Thousands of Deportation Cases Closed under Prosecutorial Discretion

The National Journal reported that a federal initiative that asked immigration authorities to focus their attention on immigrants convicted of crimes has resulted in the closure of more than 2,500 immigration cases nationwide between August and the end of March, according to a recent analysis of federal records. Last August, the White House asked the Department of Homeland Security and the Department of Justice to prioritize which immigration cases to prosecute, focusing on people who had been convicted of a crime, rather than going forward with deportation proceedings against those living in the country illegally but posing little threat to public or national safety, like illegal immigrants brought to the country as children and the spouses of active military personnel. On Friday, the Transactional Records Access Clearinghouse at Syracuse University released a report showing that of the 2,609 cases closed, some 650 were terminated by a judge. In these cases, Immigration and Customs Enforcement agreed, via an exercise of prosecutorial discretion, that the government did not have valid grounds to deport the individual.
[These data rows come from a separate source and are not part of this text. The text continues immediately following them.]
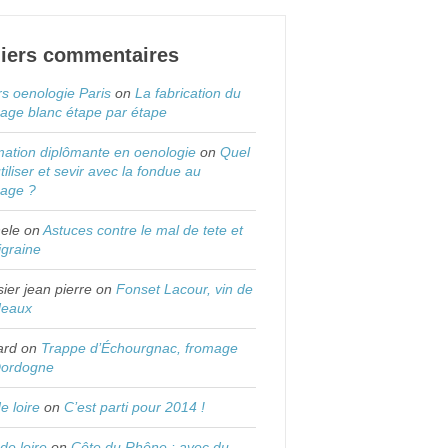
iers commentaires
s oenologie Paris
on
La fabrication du
age blanc étape par étape
ation diplômante en oenologie
on
Quel
utiliser et sevir avec la fondue au
mage ?
ele
on
Astuces contre le mal de tete et
igraine
sier jean pierre
on
Fonset Lacour, vin de
deaux
ard
on
Trappe d’Échourgnac, fromage
Dordogne
de loire
on
C’est parti pour 2014 !
 de loire
on
Côte du Rhône : avec du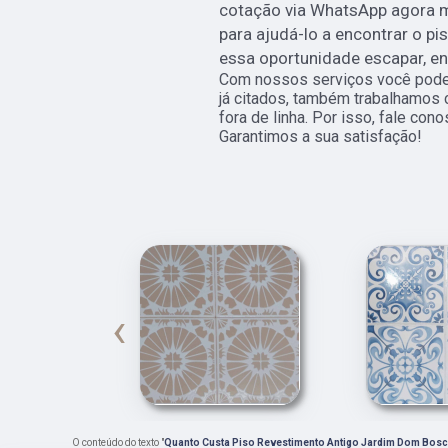
cotação via WhatsApp agora 
para ajudá-lo a encontrar o pi
essa oportunidade escapar, e
Com nossos serviços você pode 
já citados, também trabalhamos 
fora de linha. Por isso, fale co
Garantimos a sua satisfação!
‹
O conteúdo do texto "
Quanto Custa Piso Revestimento Antigo Jardim Dom Bos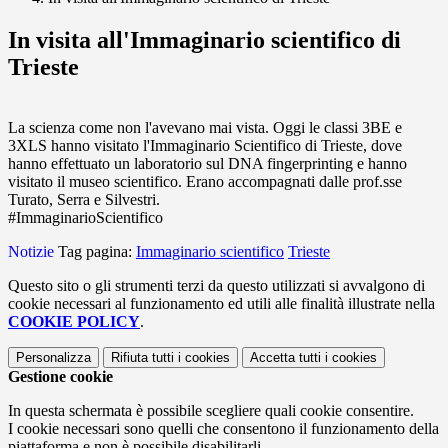
In visita all'Immaginario scientifico di
Trieste
La scienza come non l'avevano mai vista. Oggi le classi 3BE e
3XLS hanno visitato l'
Immaginario Scientifico
di Trieste, dove
hanno effettuato un laboratorio sul DNA fingerprinting e hanno
visitato il museo scientifico. Erano accompagnati dalle prof.sse
Turato, Serra e Silvestri.
#ImmaginarioScientifico
Notizie
Tag pagina:
Immaginario scientifico
Trieste
Questo sito o gli strumenti terzi da questo utilizzati si avvalgono di
cookie necessari al funzionamento ed utili alle finalità illustrate nella
COOKIE POLICY
.
Personalizza
Rifiuta tutti
i cookies
Accetta tutti
i cookies
Gestione cookie
In questa schermata è possibile scegliere quali cookie consentire.
I cookie necessari sono quelli che consentono il funzionamento della
piattaforma e non è possibile disabilitarli.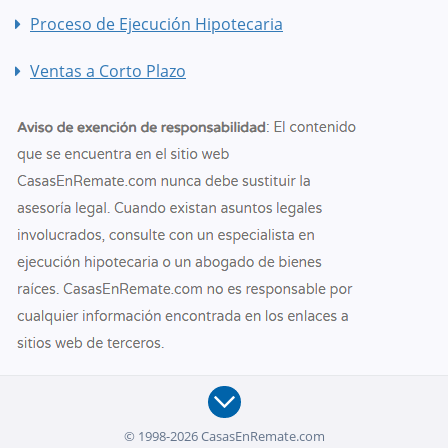
Proceso de Ejecución Hipotecaria
Ventas a Corto Plazo
© 1998-2026 CasasEnRemate.com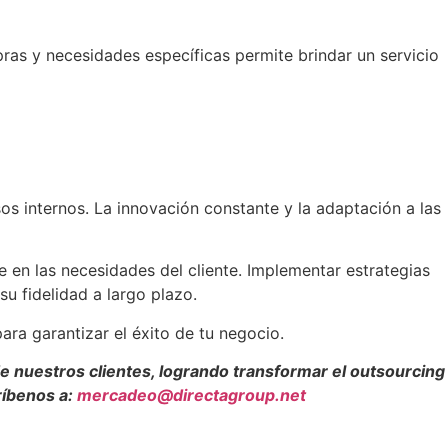
ras y necesidades específicas permite brindar un servicio
esos internos. La innovación constante y la adaptación a las
 en las necesidades del cliente. Implementar estrategias
su fidelidad a largo plazo.
ara garantizar el éxito de tu negocio.
e nuestros clientes, logrando transformar el outsourcing
ríbenos a:
mercadeo@directagroup.net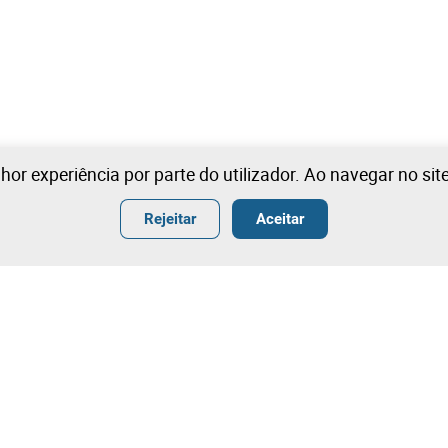
lhor experiência por parte do utilizador. Ao navegar no si
Rejeitar
Aceitar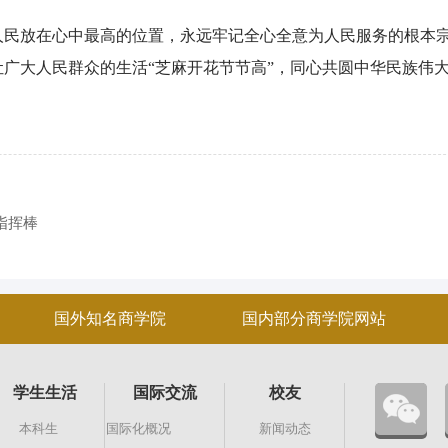
民放在心中最高的位置，永远牢记全心全意为人民服务的根本
广大人民群众的生活“芝麻开花节节高”，同心共圆中华民族伟
指挥棒
国外知名商学院
国内部分商学院网站
学生生活
国际交流
校友
本科生
国际化概况
新闻动态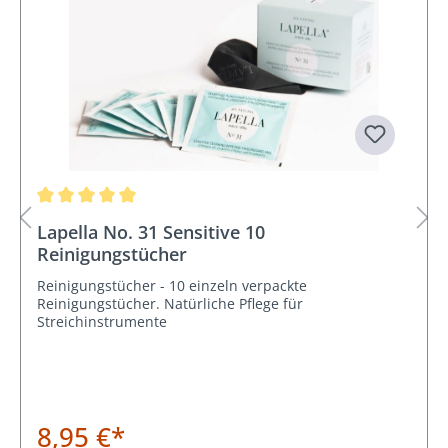
Durchschnittliche Bewertung von 5 von 5 Sternen
Lapella No. 31 Sensitive 10
Reinigungstücher
Reinigungstücher - 10 einzeln verpackte
Reinigungstücher. Natürliche Pflege für
Streichinstrumente
8,95 €*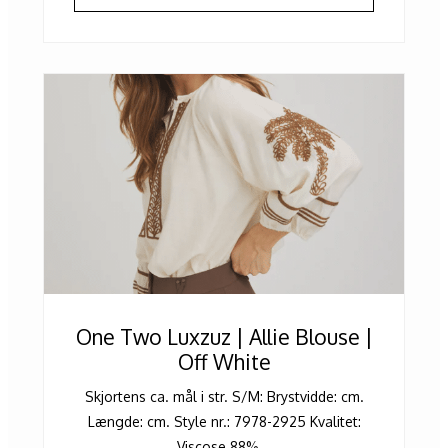
One Two Luxzuz | Allie Blouse |
Off White
Skjortens ca. mål i str. S/M: Brystvidde: cm.
Længde: cm. Style nr.: 7978-2925 Kvalitet:
Viscose 88%...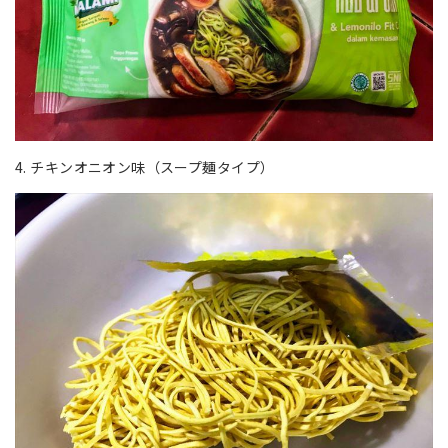
4. チキンオニオン味（スープ麺タイプ）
The remaining three quarters, 1,959 cases, were administratively closed by a judge. These administrative closures effectively placed the cases on hold without a final resolution, allowing individuals to stay in the country at least temporarily, according to TRAC. The immigration court in Baltimore closed the most cases — 230 since August. Courts in Los Angeles and New York City followed, closing 218 and 207 cases respectively. Among courts with a significant backlog of cases, the immigration court in Detroit closed the greatest share of cases under the initiative. Nearly 6 percent of the 2,815 backlogged cases were closed, the report said. The immigration court in Portland, Ore., followed, closing nearly 5 percent of its backlog of 2,151 cases by the end of March.